A positive culture of the epidural space with the same organism
identified from the exit site might indicate the source is either the
skin organism contamination of the infusion or a tracking of the
infection along the catheter track. Physical examination should help
in this determination.
A negative culture from the epidural space, but a positive culture
from the catheter exit site and clinical findings of inflammation
along the catheter track, are consistent with an extension of the
catheter track infection, but with presumed preservation of sterility
of the epidural space. Aggressive care is mandatory to prevent extension.

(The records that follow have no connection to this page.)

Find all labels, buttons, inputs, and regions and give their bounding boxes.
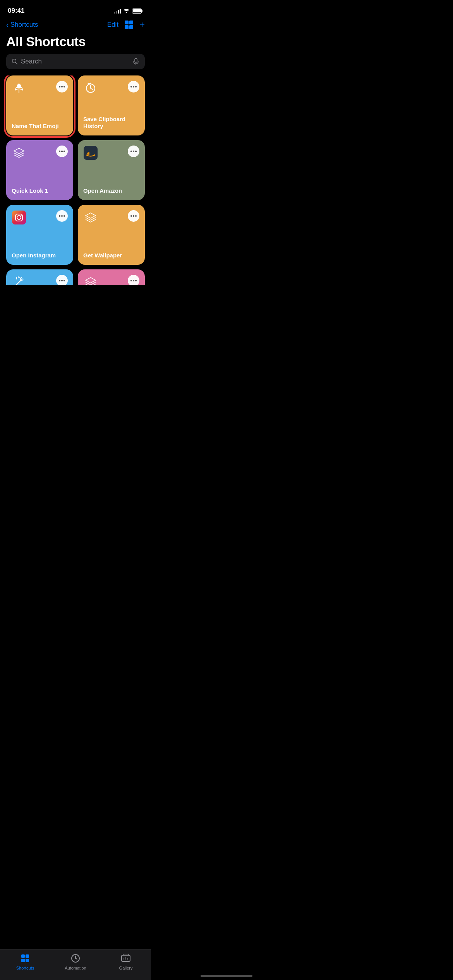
edit-button[interactable]: Edit bbox=[107, 21, 118, 29]
status-icons bbox=[114, 8, 143, 14]
card-label: Open Amazon bbox=[83, 187, 139, 195]
search-bar[interactable]: Search bbox=[6, 54, 145, 69]
card-icon-amazon: a bbox=[83, 146, 98, 160]
svg-line-8 bbox=[15, 87, 16, 90]
more-button-name-that-emoji[interactable] bbox=[56, 81, 68, 93]
nav-actions: Edit + bbox=[107, 20, 145, 29]
card-top bbox=[83, 81, 139, 96]
shortcut-card-get-wallpaper[interactable]: Get Wallpaper bbox=[78, 205, 145, 265]
shortcut-card-name-that-emoji[interactable]: Name That Emoji bbox=[6, 75, 73, 135]
card-top bbox=[83, 210, 139, 225]
search-icon bbox=[12, 58, 18, 65]
card-top bbox=[12, 210, 68, 225]
more-dots bbox=[59, 151, 65, 152]
more-button-new-books-actions[interactable] bbox=[128, 275, 139, 285]
more-button-get-wallpaper[interactable] bbox=[128, 210, 139, 222]
svg-line-18 bbox=[15, 280, 21, 285]
card-top bbox=[83, 275, 139, 285]
more-dots bbox=[130, 151, 137, 152]
chevron-left-icon: ‹ bbox=[6, 21, 9, 29]
svg-line-1 bbox=[16, 63, 17, 64]
card-label: Name That Emoji bbox=[12, 123, 68, 130]
card-icon-clock bbox=[83, 81, 98, 96]
card-icon-layers bbox=[83, 275, 98, 285]
back-button[interactable]: ‹ Shortcuts bbox=[6, 21, 38, 29]
more-dots bbox=[59, 86, 65, 87]
nav-bar: ‹ Shortcuts Edit + bbox=[0, 19, 151, 33]
add-button[interactable]: + bbox=[139, 20, 145, 29]
more-dots bbox=[130, 280, 137, 281]
grid-view-button[interactable] bbox=[125, 21, 133, 29]
svg-marker-12 bbox=[14, 148, 24, 154]
svg-rect-2 bbox=[135, 58, 137, 62]
more-dots bbox=[59, 280, 65, 281]
more-button-save-clipboard-history[interactable] bbox=[128, 81, 139, 93]
more-dots bbox=[59, 215, 65, 217]
card-icon-layers bbox=[83, 210, 98, 225]
shortcut-card-new-books-actions[interactable]: New Books Actions bbox=[78, 269, 145, 285]
shortcuts-grid: Name That Emoji Save Clipboard History bbox=[0, 75, 151, 285]
shortcut-card-open-amazon[interactable]: a Open Amazon bbox=[78, 140, 145, 200]
card-label: Quick Look 1 bbox=[12, 187, 68, 195]
more-button-quick-look-1[interactable] bbox=[56, 146, 68, 157]
shortcut-card-open-urls-2[interactable]: Open URLs 2 bbox=[6, 269, 73, 285]
svg-line-24 bbox=[21, 278, 22, 278]
more-button-open-urls-2[interactable] bbox=[56, 275, 68, 285]
back-label: Shortcuts bbox=[10, 21, 38, 29]
card-top bbox=[12, 81, 68, 96]
search-placeholder: Search bbox=[21, 58, 129, 65]
svg-marker-25 bbox=[86, 278, 96, 283]
svg-point-16 bbox=[21, 215, 21, 216]
battery-icon bbox=[132, 9, 143, 14]
card-top bbox=[12, 275, 68, 285]
page-title: All Shortcuts bbox=[0, 33, 151, 54]
more-button-open-amazon[interactable] bbox=[128, 146, 139, 157]
card-top bbox=[12, 146, 68, 160]
card-icon-layers bbox=[12, 146, 26, 160]
status-bar: 09:41 bbox=[0, 0, 151, 19]
status-time: 09:41 bbox=[8, 7, 24, 15]
card-label: Open Instagram bbox=[12, 252, 68, 259]
wifi-icon bbox=[123, 9, 130, 14]
signal-icon bbox=[114, 8, 121, 14]
shortcut-card-quick-look-1[interactable]: Quick Look 1 bbox=[6, 140, 73, 200]
more-dots bbox=[130, 86, 137, 87]
shortcut-card-save-clipboard-history[interactable]: Save Clipboard History bbox=[78, 75, 145, 135]
card-top: a bbox=[83, 146, 139, 160]
card-icon-instagram bbox=[12, 210, 26, 225]
svg-line-22 bbox=[20, 278, 21, 278]
svg-line-9 bbox=[22, 87, 23, 90]
more-button-open-instagram[interactable] bbox=[56, 210, 68, 222]
svg-point-15 bbox=[17, 216, 21, 219]
svg-marker-17 bbox=[86, 213, 96, 218]
more-dots bbox=[130, 215, 137, 217]
svg-point-10 bbox=[17, 84, 21, 87]
card-label: Get Wallpaper bbox=[83, 252, 139, 259]
card-icon-person bbox=[12, 81, 26, 96]
mic-icon bbox=[132, 58, 139, 65]
shortcut-card-open-instagram[interactable]: Open Instagram bbox=[6, 205, 73, 265]
card-icon-magic bbox=[12, 275, 26, 285]
card-label: Save Clipboard History bbox=[83, 116, 139, 130]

All cultures are compared to determine the relationship between the
suspected area of infection and possible sources.
The standard treatment of epidural catheter-related infections
involves identification of the organism, followed by device removal,
and aggressive antibiotic therapy. After treatment, the patient can
have the device replaced for continued pain management, if desired.
However, this author  and others have successfully treated
indwelling epidural catheter infections with epidurally administered
vancomycin (Vancocin) in the very rare patient for whom catheter
salvage is the paramount concern.
The use of inline catheter filters during long-term use is generally
accepted. The use of a double-filter technique has resulted in a
marked decrease in catheter-related infections. The proximal
filter is never changed unless damaged. The outer or distal filter
and pump tubing are changed on a monthly basis. The author has
experienced only two catheter-related infections in 75 patients (3%)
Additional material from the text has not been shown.